Last week I tweeted out something that may have been a little more cryptic than intended:
Coming from the person who announced his engagement on Facebook by saying “In the parlance of our times, I liked it, so I put a ring on it,” this tweet was definitely #onbrand, but maybe not on point.
Since my blog is a better place to unpack things than Twitter, here goes.
Yes, I’m bi. No, this isn’t news to me. I’ve had some pretty clear ideas about it since high school.
But I grew up in a community where most of the people around me at that time didn’t see bisexual as a valid identity. It was a transition, like poking one foot out of the closet.

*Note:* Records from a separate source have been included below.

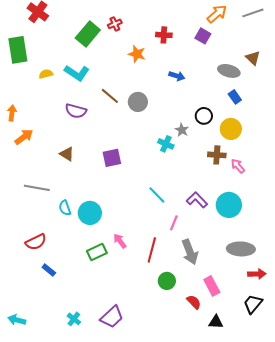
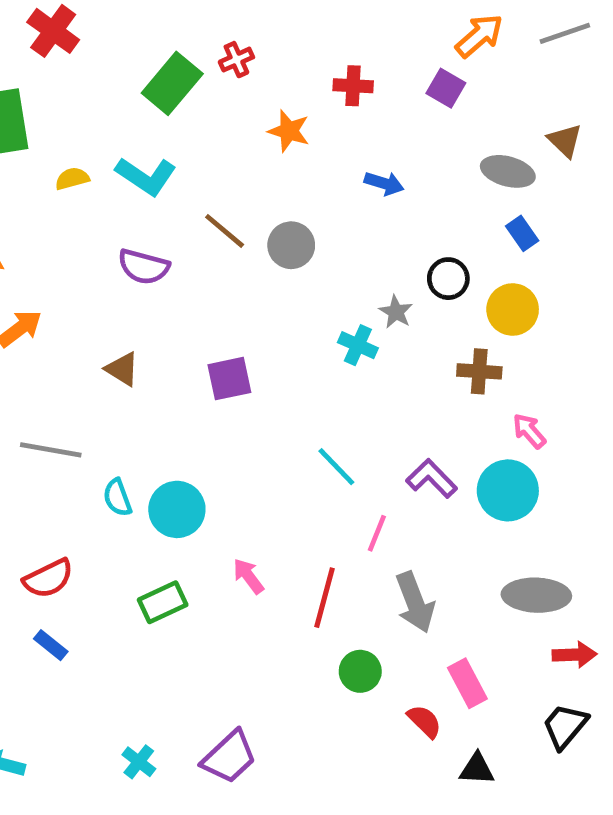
pink arrow: (238, 166) -> (529, 431), moved
green rectangle: (97, 252) -> (163, 602), moved
blue rectangle: (49, 270) -> (51, 645), moved

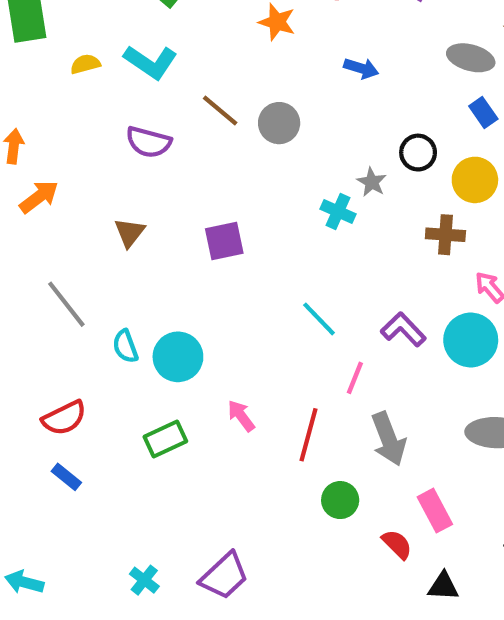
brown triangle: (122, 369) -> (130, 233), turned 36
gray line: (51, 450) -> (66, 304), turned 42

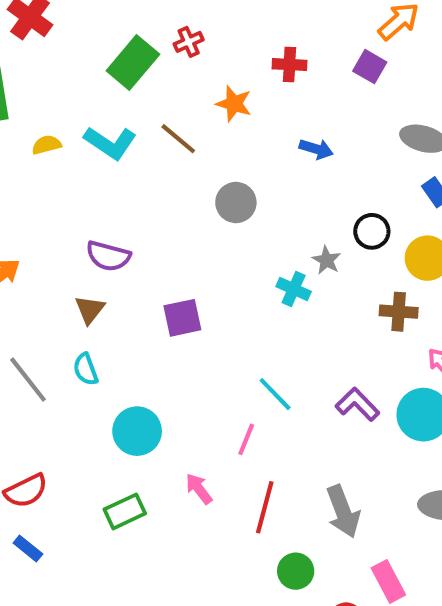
brown line: (220, 110) -> (178, 139), moved
purple semicircle: (148, 142) -> (108, 256), moved
cyan semicircle: (125, 346) -> (86, 369), moved
pink line: (355, 378) -> (246, 439), moved

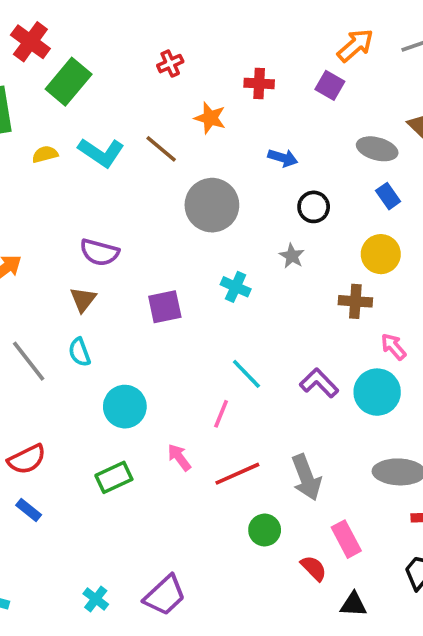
green rectangle: (133, 62) -> (69, 82), moved
gray circle: (236, 203) -> (212, 205), size x1.5
black circle: (372, 231) -> (314, 207), moved
cyan cross: (294, 289) -> (236, 287), moved
red line: (265, 507) -> (237, 474), turned 51

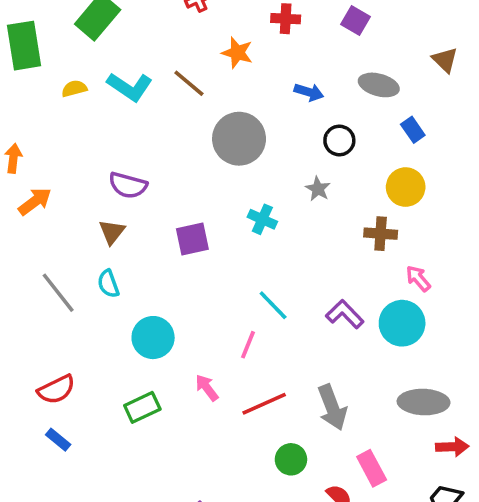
gray ellipse: (377, 149) -> (379, 85), moved

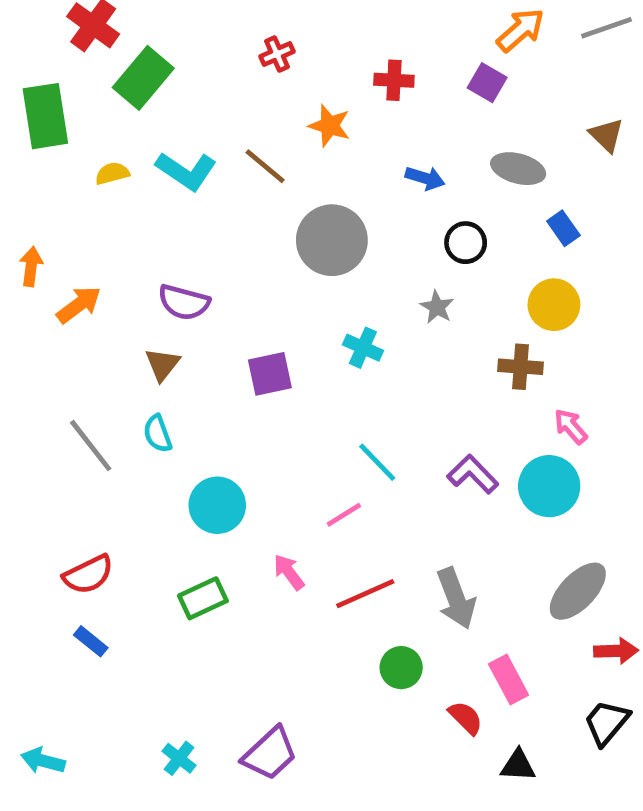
orange arrow: (35, 201) -> (79, 305), moved
pink line: (248, 345) -> (344, 515), turned 36
gray ellipse: (424, 402) -> (578, 591), turned -48

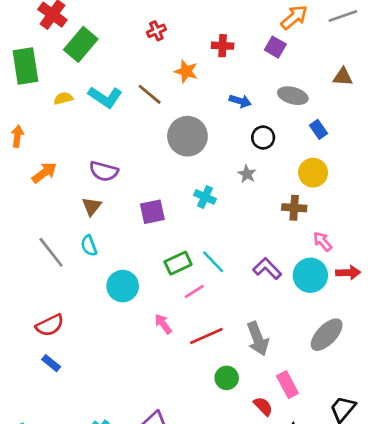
brown triangle: (606, 135) -> (343, 77), turned -40
orange arrow: (31, 266) -> (17, 136), moved
green rectangle: (203, 598) -> (178, 263), moved
red arrow: (616, 651) -> (348, 273), moved

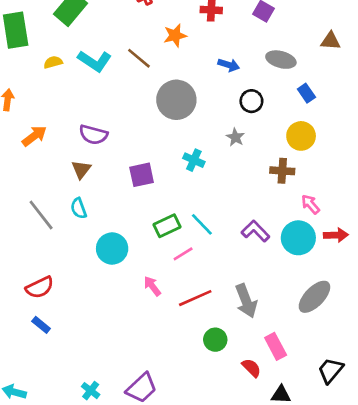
orange star: (186, 71) -> (175, 35), turned -30

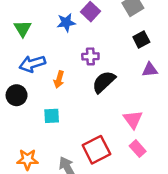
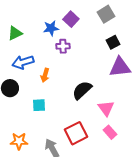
green triangle: (23, 29) -> (15, 33), turned 35
purple cross: (90, 56) -> (63, 46), moved
purple triangle: (150, 70) -> (120, 67), size x1.6
black semicircle: (104, 82) -> (82, 90), moved

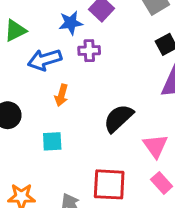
blue arrow: (23, 62) -> (45, 60), moved
red square: (76, 133) -> (109, 184), turned 30

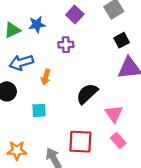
blue star: (71, 23) -> (37, 25), moved
blue arrow: (45, 60) -> (21, 62), moved

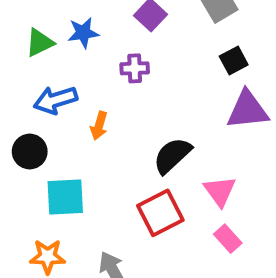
cyan square: (39, 110) -> (65, 197), moved, size x1.5
red square: (80, 142) -> (160, 213), moved, turned -30

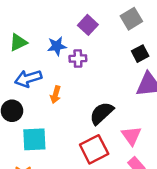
blue star: (83, 33) -> (57, 46), moved

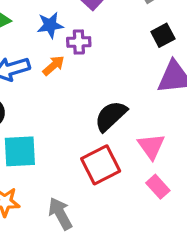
orange arrow: (56, 95) -> (54, 66), moved, turned -147

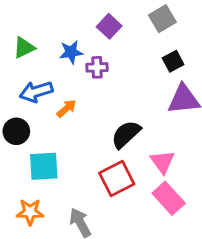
orange arrow: (54, 66) -> (67, 108), moved
pink rectangle: (158, 187) -> (169, 198), size x1.5

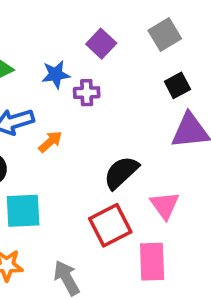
pink rectangle: (169, 198) -> (152, 262), moved, turned 40

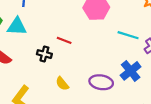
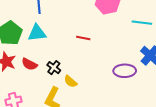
black cross: (44, 54) -> (54, 68), moved, turned 32
yellow semicircle: (62, 84) -> (70, 81), moved

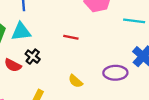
black cross: (54, 68) -> (33, 57), moved
yellow semicircle: (70, 81) -> (75, 81), moved

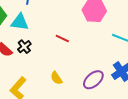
purple ellipse: (115, 73) -> (93, 80), turned -55

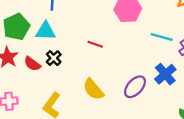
yellow semicircle: (56, 78) -> (93, 89), size x1.5

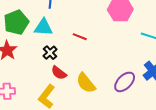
red line: (95, 44) -> (80, 37), moved
red semicircle: (32, 64) -> (59, 73), moved

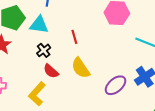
red line: (80, 37) -> (74, 37), turned 48
yellow semicircle: (86, 83) -> (81, 68), moved

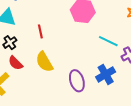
purple ellipse: (116, 85) -> (77, 81), turned -70

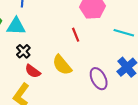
red line: (40, 31) -> (76, 35), moved

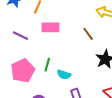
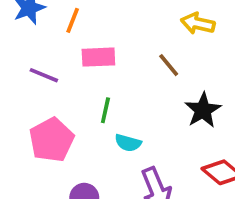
green line: (47, 65) -> (105, 110), moved

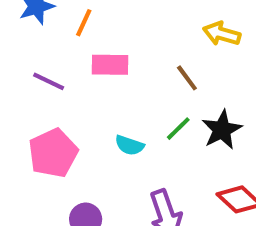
green line: (105, 110) -> (178, 129), moved, turned 30
cyan semicircle: (128, 143) -> (130, 145), moved

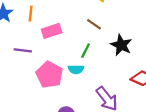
green line: (178, 129) -> (86, 51), moved
pink pentagon: (53, 153) -> (49, 75), moved

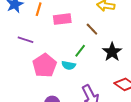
pink rectangle: (52, 31) -> (62, 19), moved

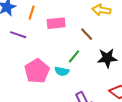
purple line: (25, 40) -> (18, 35), moved
black star: (112, 52) -> (107, 58), turned 30

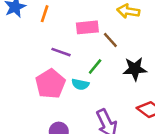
pink rectangle: (56, 23) -> (87, 27), moved
purple line: (18, 35) -> (61, 52), moved

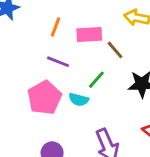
orange line: (45, 14) -> (56, 27), moved

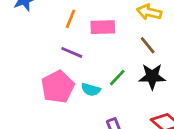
brown line: (115, 50) -> (148, 45), moved
green line: (96, 80) -> (117, 78), moved

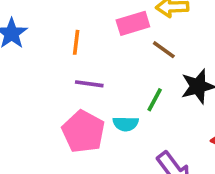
pink rectangle: (103, 27) -> (133, 23), moved
brown line: (148, 45) -> (164, 50), moved

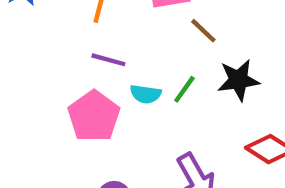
cyan semicircle: (126, 124) -> (146, 94), moved

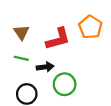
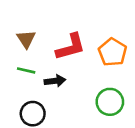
orange pentagon: (90, 27) -> (112, 52), moved
green circle: (65, 84) -> (110, 102), moved

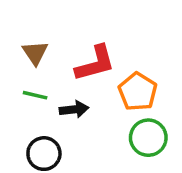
orange pentagon: (112, 52) -> (138, 92), moved

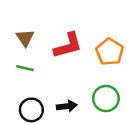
orange pentagon: (138, 92) -> (110, 52), moved
black arrow: (74, 109) -> (67, 106), moved

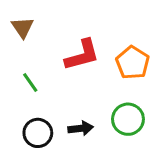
brown triangle: (25, 38) -> (23, 28), moved
green line: (25, 68) -> (30, 83), turned 42

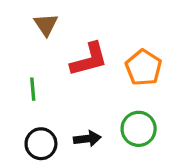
brown triangle: (23, 28) -> (46, 25), moved
green line: (30, 83) -> (33, 89), turned 30

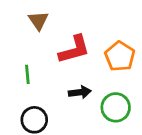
black arrow: (87, 139) -> (80, 92), moved

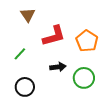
green line: (27, 74) -> (20, 54), turned 48

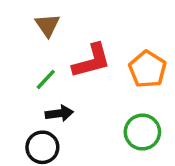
green line: (20, 54) -> (46, 79), moved
black arrow: (58, 67) -> (59, 113), moved

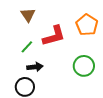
orange pentagon: (147, 69) -> (87, 25), moved
green circle: (142, 132) -> (84, 66), moved

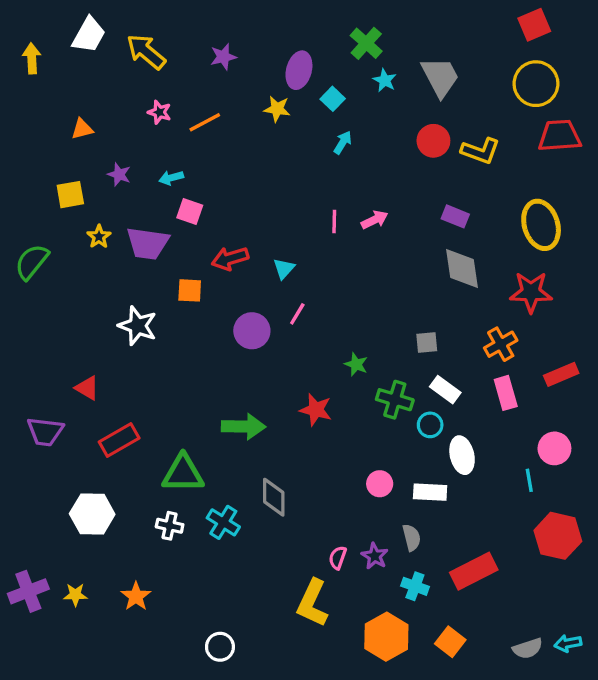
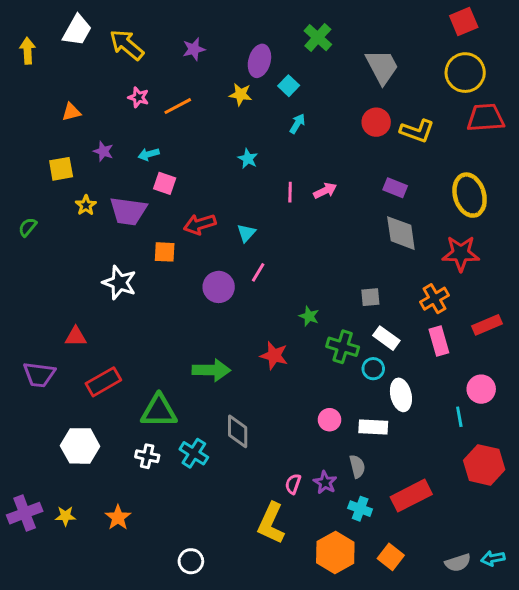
cyan star: (385, 80) -> (248, 159), moved
green semicircle: (32, 262) -> (28, 227), size x0.6
red triangle: (87, 388) -> (76, 337), turned -30

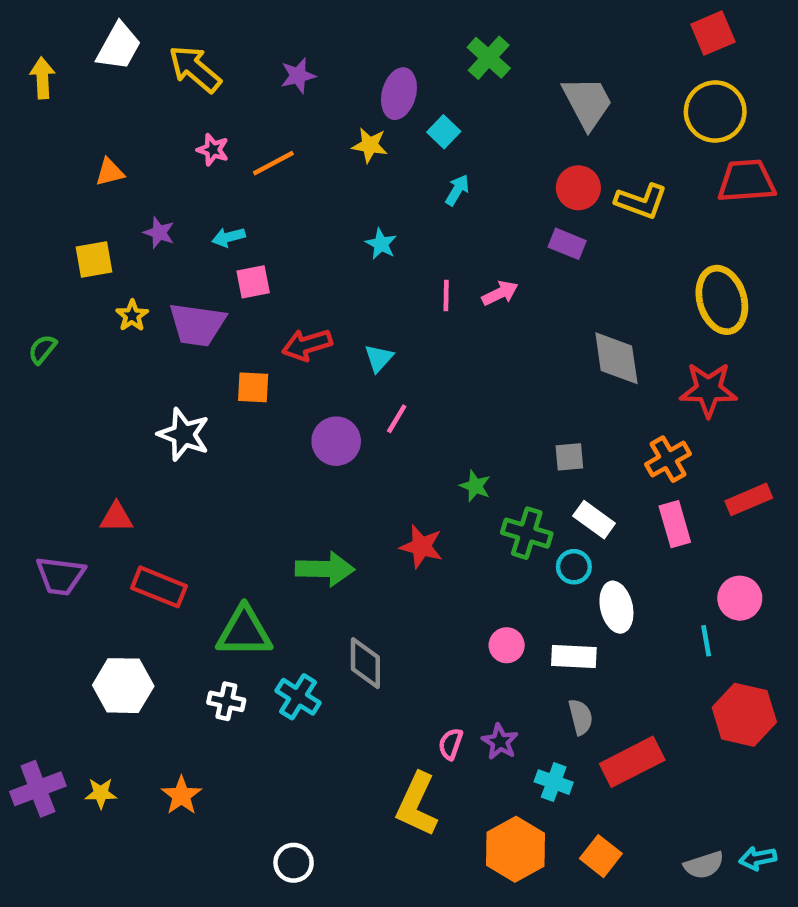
pink square: (165, 183) -> (253, 282), turned -30
purple rectangle: (395, 188) -> (567, 244), moved
red rectangle: (103, 382) -> (159, 587), turned 52
gray semicircle: (357, 466) -> (581, 717), moved

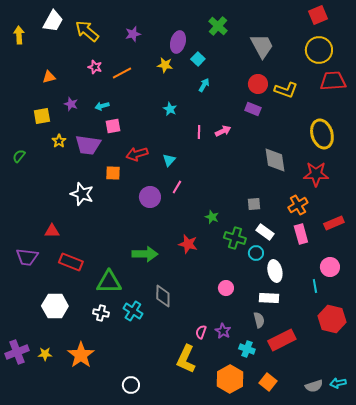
white rectangle: (574, 656) -> (269, 298), moved
orange star: (181, 795) -> (81, 355), size x1.5

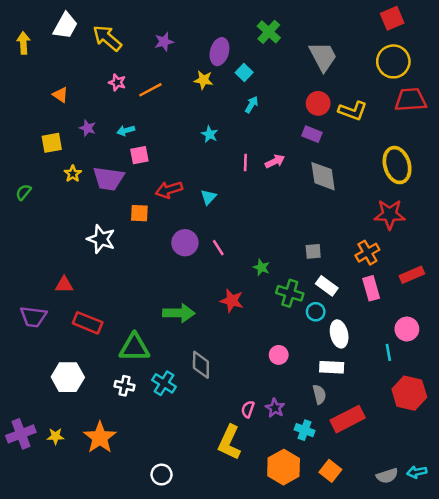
orange triangle: (49, 77) -> (60, 95), turned 48
gray diamond: (275, 160) -> (323, 176), moved
pink line: (177, 187) -> (218, 248), moved, turned -64

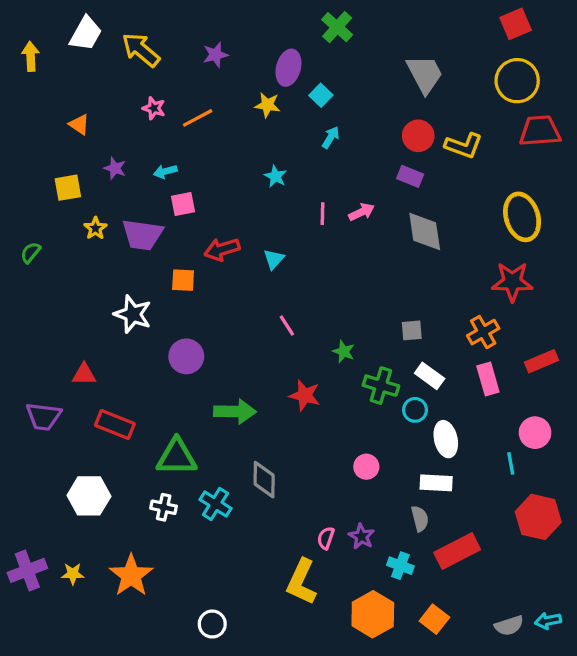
green cross: (269, 32) -> (337, 27), moved
purple circle: (185, 243) -> (186, 356), moved

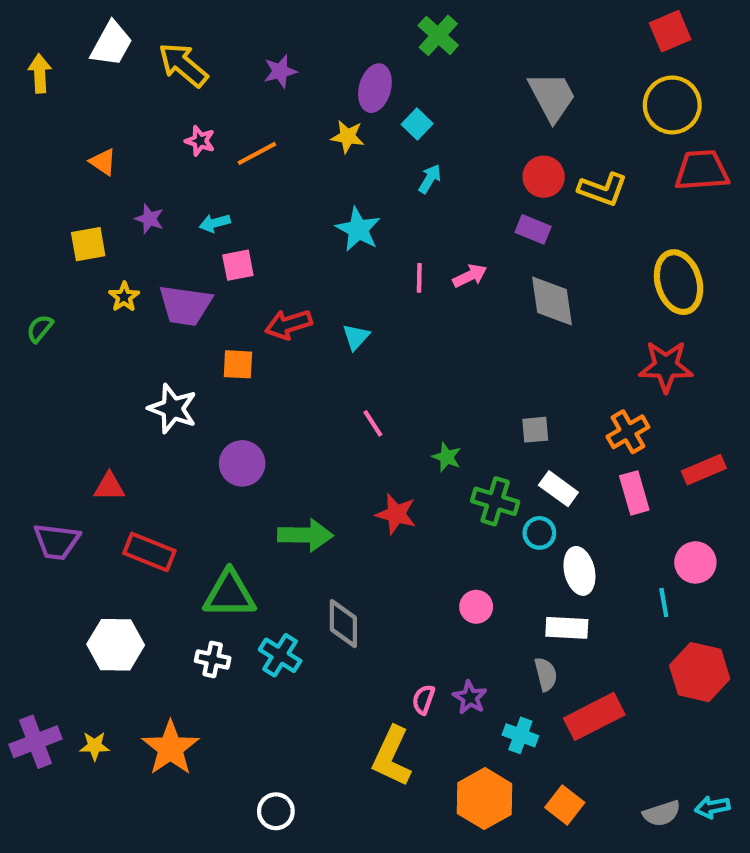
cyan star: (275, 176) -> (358, 229), size x1.5

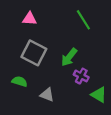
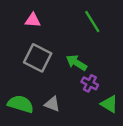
green arrow: (69, 57) -> (76, 63), turned 84
green semicircle: (20, 81) -> (21, 104), moved, size x1.5

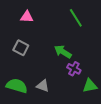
gray square: (38, 58) -> (21, 48), moved, size x0.7
green triangle: (109, 104) -> (90, 86), turned -42

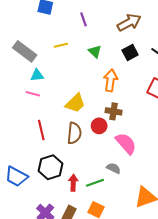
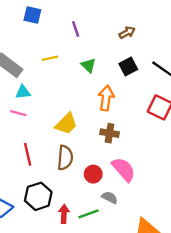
brown arrow: (129, 23) -> (127, 33), size x0.6
red circle: (99, 126) -> (93, 174), moved

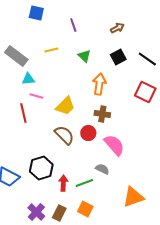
pink line: (18, 113) -> (36, 96), moved
red line: (28, 154) -> (23, 113), moved
brown semicircle: (65, 158) -> (64, 135), turned -50
red circle: (93, 174) -> (88, 133), moved

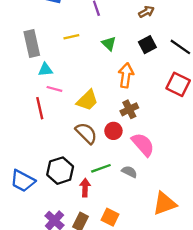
gray rectangle: (16, 56) -> (32, 44), turned 40
brown cross: (102, 114) -> (129, 109), turned -35
green line: (84, 183) -> (101, 168), moved

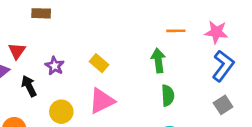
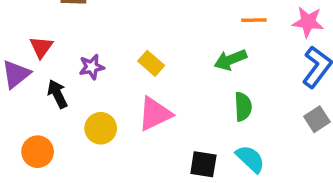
green arrow: (158, 60) -> (230, 60), turned -105
purple star: (55, 66) -> (92, 67), turned 30

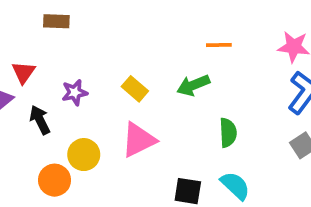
orange line: (254, 20) -> (219, 45), moved
green arrow: (230, 60) -> (193, 85), moved
orange circle: (38, 152) -> (55, 180), moved

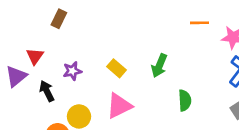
brown rectangle: (56, 21) -> (59, 19), turned -66
orange line: (219, 45) -> (199, 23), moved
green arrow: (193, 85) -> (159, 66), turned -45

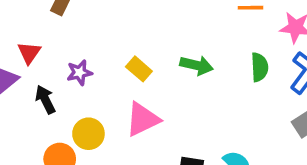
green arrow: (159, 66) -> (197, 65), turned -100
green semicircle: (185, 100) -> (260, 67), moved

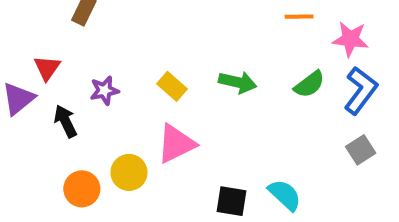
green semicircle: (260, 67) -> (309, 84), turned 56
yellow circle: (88, 134) -> (129, 172), moved

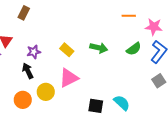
black arrow: (65, 121) -> (28, 71), moved

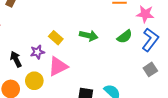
purple star: (34, 52) -> (37, 52), moved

The one person I opened up to about this at that time reacted with a fairly forceful argument that amounted to, “Chris, you’re not gay.”
That wasn’t what I was saying, but that’s what they heard.
That fundamental misunderstanding lived rent free in my brain. I let it silence a lot of questions for a while. Even when I consciously knew better, or had a stronger grasp of who I am, it was hard to walk away from those doubts that had taken root long ago.
So why say anything now?
Because I couldn’t not say it any longer.
As somebody who survives with depression, and has a pretty regular fight with imposter syndrome, honesty and objectivity are essential tools for me.
I need to be honest, because being able to have that baseline is helpful in keeping me going. And being able to be open with other people helps me feel connected to others. When depression is at its worst, I often try to isolate myself.
When I was teaching Intro to Media Writing, I used a quote from Socrates when talking about understanding how to write fictional characters:
The greatest way to live with honor in this world is to be what we pretend to be.
It was always about helping students think through this notion that people are more complicated than they seem, and that for someone to be a character worth admiring or emulating, they should have some consistency between what they show and what they believe.
If I continued to pass as heterosexual, I wouldn’t be living honorably.
I’d prefer to live honorably.
For my kids, who are going to have their own feelings to work through as they get older. For my spouse, who deserves my honesty and to know that I feel secure enough with her to be vulnerable.
And for the people who were like me and had more questions than answers, who might need to see somebody claim an identity in a way that makes them feel they can lay claim to it, too.